Lowering the cg or increasing track width will reduce total weight transfer.

I believe that the roll center location can also effect total weight transfer, BUT I am not smart enough to connect the dots.

Please keep posting.

askulte

The way I like to approach this is think of front and rear roll stiffness, as a complete package. Roll stiffness is adjusted by spring and swaybar rates, as well as roll center height. You want your tires to share the load as equally as possible (given equal tire width front and rear). If you crank up the roll stiffness up front, and leave the rear soft, you'll get understeer of course. As mentioned, our cars need a fairly stiff front roll stiffness to keep the camber correct on the front tires, so we're left matching the rear once the front is set up. If you can get the front and rear roll stiffness similar (i.e. sharing the load based on CG location), you'll get more ultimate traction, since one end or the other isn't working harder, and giving up a little traction.

The bulk of the weight transfer happens with respect to your cornering acceleration (g's) and CG location.

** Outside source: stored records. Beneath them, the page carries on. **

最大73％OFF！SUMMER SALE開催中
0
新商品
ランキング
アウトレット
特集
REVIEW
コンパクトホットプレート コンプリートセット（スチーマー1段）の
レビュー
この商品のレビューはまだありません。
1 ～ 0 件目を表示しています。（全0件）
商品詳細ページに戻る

Roll has a small effect in weight transfer, since the CG height is above the roll centers. What will change this for individual tires is the front/rear roll stiffness percentages. Imagine you set the car up with 2000 lb/in front springs, and 100 lb/in rear springs. The rear effectively does nothing to prevent the body from rolling, so both rear tires get loaded equally, and have their max traction available. Problem is the outside front has the entire weight transfer load on it, so it's getting extremely overworked, and the inside front is basically along for the ride. You've now got a 3 wheeler, where one tire has all the extra load from cornering. One other concept to remember is that tire friction isn't linear with load. As you add load, the friction slowly gets less.

An example, with completely made up numbers:

With zero roll stiffness:
1000 lbs * .9 friction = 900 lbs cornering force available on that one tire, or 1800 lbs for both.

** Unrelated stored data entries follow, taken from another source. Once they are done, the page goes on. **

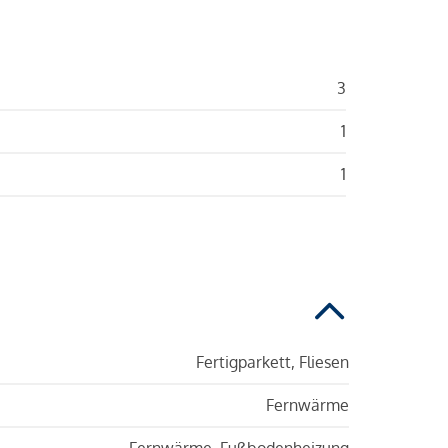
3
1
1
Fertigparkett, Fliesen
Fernwärme
Fernwärme, Fußbodenheizung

With lots of roll stiffness:
1800 lbs * .7 friction = 1260 on the outer, and 200*1.0 = 200 inner, so a total of 1460. You lost 340 lbs cornering force just by having the outer tire do the bulk of the work.

If you can share the roll stiffness between the front and the rear as equally as will work on your setup, you'll maximize the grip available from the tires.

The missing part of engineering the total cornering force available is that we don't know the friction curves for the tires, and the mfg's definitely don't share that information, outside of their respective racing teams (think F1). We can just make a best guess based on experience and other's data.

DeanE

So pretty soon you can quote yourself with those exact words instead of me when you get some real world experience then.

And when you bring your car out to an autoX course, I would love to be there to school you llike I have so many others- You wouldn't even be close. Just keep shooting your mouth off at me while I keep actually doing things for real and posting proof to help others here with documented facts and pictures.

SDIF, the roll centers change differently with body lean based on the different setups of everyones cars. Suspension travel is the greatest cause of roll center changes in a cornering affect whether you are talking entering, steadystate, or exit they can be changing diffenerently per car and do affect everything. There is no "1 perfect solution" or setting for for everyones car, they are all different and need to be experimented with to get your particular settings optimum.

Based on A-arm angle, softness of suspension, bushing deflection, shock and spring movement control, chassis flex.... the front roll center can move up and out, up and in, down aand out, or down and in while sitting through corner lean thus changing the characteristics of the cars handling- again, every car is different from what was added aftermarket and how it was set.